The electrode terminal 120 may further include a coupling groove 122 that is sunken into a shape corresponding to the coupling plate 130 on the surface where the coupling plate 130 is disposed. The coupling plate 130 may be inserted into the coupling groove 122 of the electrode terminal 120 and coupled with the electrode terminal 120. The coupling plate 130 may be injection-molded by being inserted into a mold together with the electrode terminal 120 while being joined to the electrode terminal 120.

In some embodiments, when the cap assembly 100 is coupled to the case in which the electrode assembly is housed, the boss portion of the sub-plate may be inserted into the insertion hole 162 of the electrode terminal coupling portion 160 and electrically connected to the coupling plate 130 by being in close contact with the coupling plate 130. The coupling plate 130 may be disposed between the electrode terminal 120 and the sub-plate, and configured to electrically connect the electrode terminal 120 with the sub-plate.

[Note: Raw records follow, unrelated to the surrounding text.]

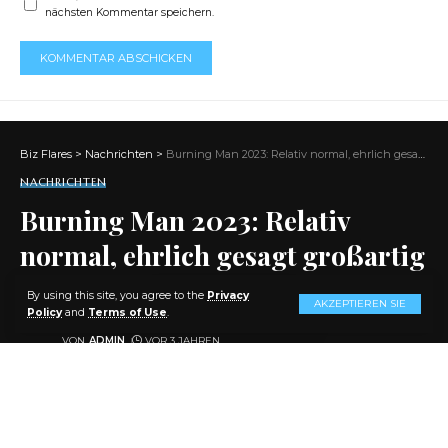
nächsten Kommentar speichern.
Biz Flares
>
Nachrichten
>
Burning Man 2023: Relativ normal, ehrlich gesagt großartig
NACHRICHTEN
Burning Man 2023: Relativ
normal, ehrlich gesagt großartig
By using this site, you agree to the
Privacy
AKZEPTIEREN SIE
AKTIE
9 MIN. LESEN
Policy
and
Terms of Use
.
VON
ADMIN
VOR 3 JAHREN
ZULETZT AKTUALISIERT: 2024/01/29 AT 4:42 P.M.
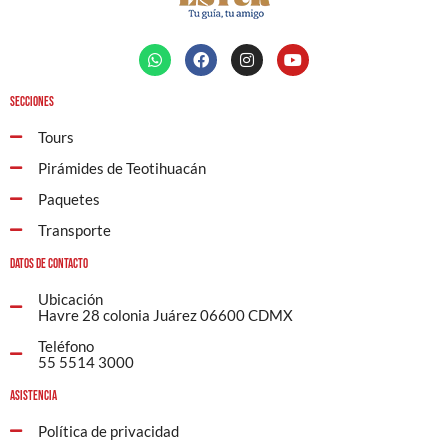
Secciones
Tours
Pirámides de Teotihuacán
Paquetes
Transporte
Datos de contacto
Ubicación
Havre 28 colonia Juárez 06600 CDMX
Teléfono
55 5514 3000
Asistencia
Política de privacidad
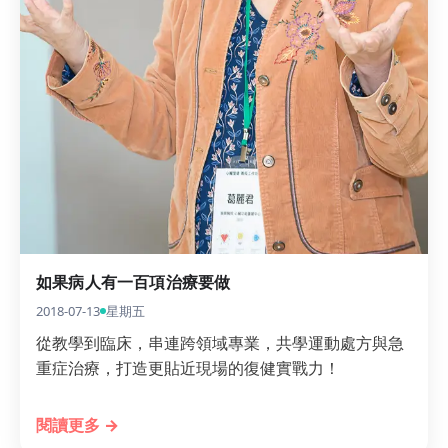
如果病人有一百項治療要做
2018-07-13
星期五
從教學到臨床，串連跨領域專業，共學運動處方與急
重症治療，打造更貼近現場的復健實戰力！
閱讀更多 →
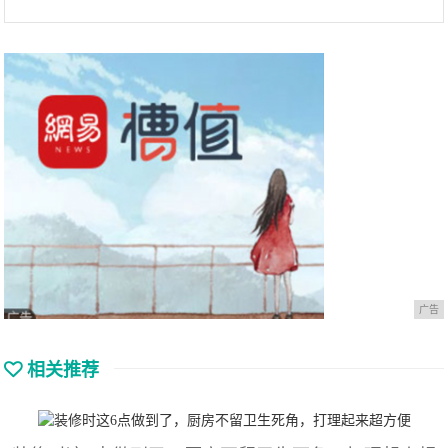
广告
相关推荐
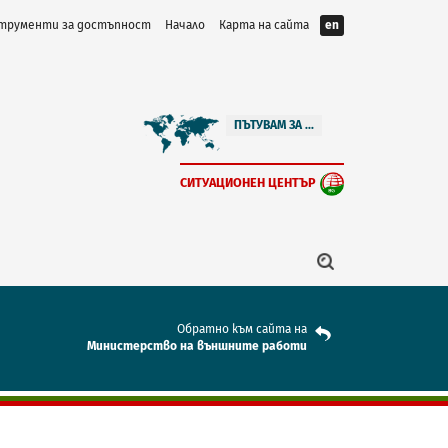
трументи за достъпност
Начало
Карта на сайта
en
ПЪТУВАМ ЗА ...
СИТУАЦИОНЕН ЦЕНТЪР
Обратно към сайта на
Mинистерство на външните работи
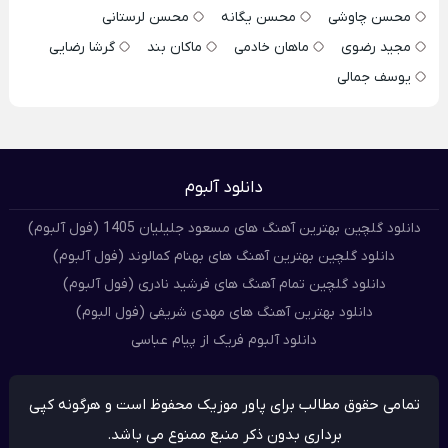
محسن چاوشی
محسن یگانه
محسن لرستانی
مجید رضوی
ماهان خادمی
ماکان بند
گرشا رضایی
یوسف جمالی
دانلود آلبوم
دانلود گلچین بهترین آهنگ های مسعود جلیلیان 1405 (فول آلبوم)
دانلود گلچین بهترین آهنگ های بهنام کمالوند (فول آلبوم)
دانلود گلچین تمام آهنگ های فرشید نادری (فول آلبوم)
دانلود بهترین آهنگ های مهدی شریفی (فول البوم)
دانلود آلبوم فریک از پیام عباسی
تمامی حقوق مطالب برای پاور موزیک محفوظ است و هرگونه کپی
برداری بدون ذکر منبع ممنوع می باشد.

The electrode terminal 120 may further include a through hole 121 formed so that at least a part of the coupling plate 130 is exposed to the outside. A part of the coupling plate 130 is exposed to the outside through the through hole 121 of the electrode terminal 120, and welding is performed on the coupling plate 130 exposed to the outside so that the coupling plate 130 and the boss portion of the sub-plate may be joined by welding.

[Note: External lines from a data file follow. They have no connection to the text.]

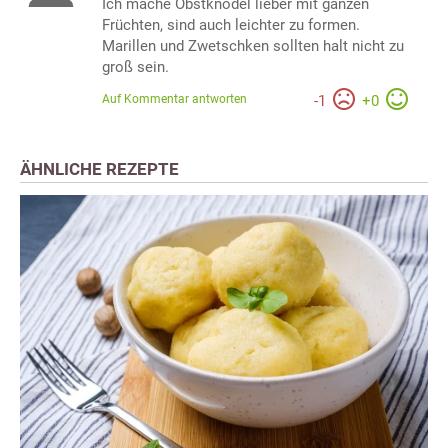
Ich mache Obstknödel lieber mit ganzen
Früchten, sind auch leichter zu formen.
Marillen und Zwetschken sollten halt nicht zu
groß sein.
Auf Kommentar antworten
-
1
+
0
ÄHNLICHE REZEPTE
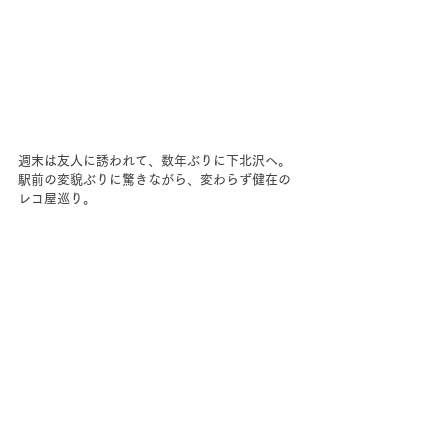
週末は友人に誘われて、数年ぶりに下北沢へ。
駅前の変貌ぶりに驚きながら、変わらず健在の
レコ屋巡り。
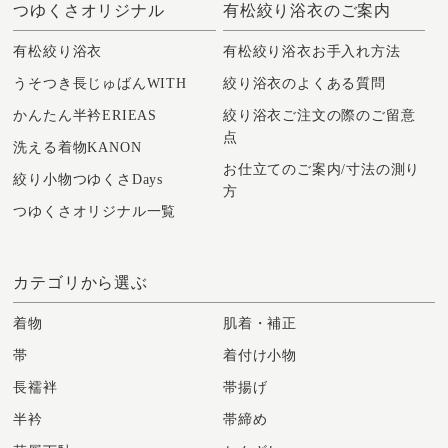
つゆくさオリジナル
有松絞り浴衣のご案内
有松絞り浴衣
有松絞り浴衣お手入れ方法
うそつき長じゅばんWITH
絞り浴衣のよくある質問
かんたん半衿ERIEAS
絞り浴衣ご注文の際のご留意
点
洗える着物KANON
お仕立てのご案内/寸法の測り
絞り小物つゆくさDays
方
つゆくさオリジナル一覧
カテゴリから選ぶ
着物
肌着・補正
帯
着付け小物
長襦袢
帯揚げ
半衿
帯締め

The coupling plate 130 may further include a coupling hole 131 that communicates with the support hole 112 of the cap plate 110. The coupling hole 131 of the coupling plate 130 may also be communicated with the through hole 121 of the electrode terminal 120. In some embodiments, a protrusion protruding outward from the boss portion of the sub-plate may be inserted into a coupling hole 131 of the coupling plate 130. The protrusion of the sub-plate inserted into the coupling hole 131 of the cap plate 110 may be welded to the cap plate 110.

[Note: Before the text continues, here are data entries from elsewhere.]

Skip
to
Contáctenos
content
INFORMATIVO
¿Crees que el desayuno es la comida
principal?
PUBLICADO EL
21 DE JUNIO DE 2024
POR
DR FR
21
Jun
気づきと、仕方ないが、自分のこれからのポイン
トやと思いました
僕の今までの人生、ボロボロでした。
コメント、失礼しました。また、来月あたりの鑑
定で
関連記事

FIG. 11 is a perspective view showing an example of a secondary battery according to some embodiments of the present disclosure. FIG. 12 is an exploded perspective view showing an example of a secondary battery according to some embodiments of the present disclosure.

Referring to FIGS. 11 and 12, a secondary battery 10 according to some embodiments of the present disclosure may include an electrode assembly 300 including a first electrode tab 310 and a second electrode tab 320, a case 200 having at least one of both side surfaces open and accommodating the electrode assembly 300, a sub-plate 400 disposed on the open side surface of the case 200 and coupled with at least one of the first electrode tab 310 and the second electrode tab 320, and a cap assembly 100 coupled to the open side surface of the case 200. The cap assembly 100 may include the same configuration as the cap assembly described with reference to FIGS. 1 to 10.

The case 200 may be formed to have one side surface or both side surfaces open and a hollow space to accommodate an electrode assembly 300 therein. The case 200 may be formed of a conductive metal such as aluminum, aluminum alloy, or nickel-plated steel. The case 200 may be formed of stainless steel SUS.

The case 200 may have a vent portion 210 formed on another side surface perpendicular to the side surface where the opening is formed. The vent portion 210 may be configured to release gas inside the case 200 to the outside when the internal pressure of the case 200 goes beyond a critical range due to the occurrence of a thermal event or the like. Gas, flame, and other substances inside the case 200 may be discharged to the outside through the vent portion 210, thereby reducing the pressure inside the case 200.

The electrode assembly 300 may be formed by winding or stacking a stack of a first electrode, a separator, and a second electrode, which are formed as thin plates or films. When the electrode assembly 300 is a wound stack, a winding axis may be parallel to the longitudinal direction of the case 200. In other embodiments, the electrode assembly 300 may be a stack type rather than a winding type, and the shape of the electrode assembly 300 is not limited in the present disclosure. In addition, the electrode assembly 300 may be a Z-stack electrode assembly 300 in which a positive electrode plate and a negative electrode plate are inserted into both sides of a separator, which is then bent into a Z-stack. In addition, one or more electrode assemblies may be stacked such that long sides of the electrode assemblies are adjacent to each other and accommodated in the case 200, and the number of electrode assemblies in the case 200 is not limited in the present disclosure. The first electrode of the electrode assembly 300 may act as a negative electrode, and the second electrode may act as a positive electrode. The reverse is also possible.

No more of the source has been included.